Masalahnya, ekonomi terlalu rumit bagi rakyat biasa. Rakyat Yunani barangkali tidak tahu bahwa setelah ini, akan sulit bagi Pemerintah Yunani untuk mencari utang. Imbal surat utang Pemerintah Yunani kini sebesar 18 persen—jauh di atas sebelum Tsipras berkuasa. Setelah gagal bayar utang kepada IMF, Yunani barangkali juga akan gagal bayar utang kepada ECB -- sebesar 3,5 miliar euro yang jatuh tempo pada 20 Juli 2015. Ini krisis tahap pertama.
Pada tahap kedua, keengganan Yunani untuk melakukan pengetatan fiskal memperbesar kemungkinan Yunani akan keluar atau dikeluarkan dari zona mata uang euro. Jika ini terjadi, Yunani akan memiliki mata uang sendiri yang nilainya rendah (siapa yang mau memegang mata uang negara yang sakit?) Orang-orang pun akan berburu euro. Mereka akan mendatangi bank, menarik uang mereka (bank run). Investor juga akan menjual obligasi dan saham mereka selagi bisa. Masyarakat memborong kebutuhan pokok, inflasi akan naik.

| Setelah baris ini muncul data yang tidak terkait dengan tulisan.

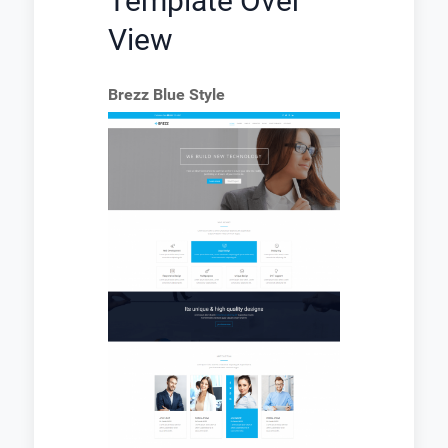
Template Over
View
Brezz Blue Style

Untuk mencegah terjadinya bank run, Pemerintah Yunani menutup bank-bank dan membatasi penarikan uang di anjungan tunai mandiri (ATM) maksimal -- sebesar 60 euro saja per hari. Pasar modal juga ditutup.
Tahap ketiga, begitu bank dibuka, barangkali akan terjadi bank run. National Bank of Greece, Bank Piraeus, Bank Ergasias, dan Bank Alpha diperkirakan akan mengalami kesulitan likuiditas dan memunculkan dampak sistemik (Economist, 6/7/2015). Yunani kembali ke ground zero, seperti ketika dihantam krisis 2009—bahkan lebih buruk karena tak ada lagi euro. Ketika itu terjadi, popularitas Tsipras akan tergerus dan ia akan menghadapi kemarahan rakyat yang pertama kali.
Jika sudah demikian, Zeus sekalipun tidak bisa menolong Yunani. Skenario di atas barangkali terlalu pesimistis. Namun, bisa jadi terjadi. Sepenggal hikayat Yunani itu membawa pelajaran berharga bagi Indonesia: jangan main-main dengan utang dan jangan pernah membuka pintu akan terjadinya krisis lagi. Kita belum tentu bisa lolos dan sabar menghadapinya seperti pemulihan panjang pasca krisis finansial tahun 1997.
Dalam keputusasaan ekonomi, orang bisa marah dan mesiah palsu—bahkan diktator pun—bisa dilahirkan. Jika sudah begitu, kita sesungguhnya memutar jarum jam kembali. Kita kalah.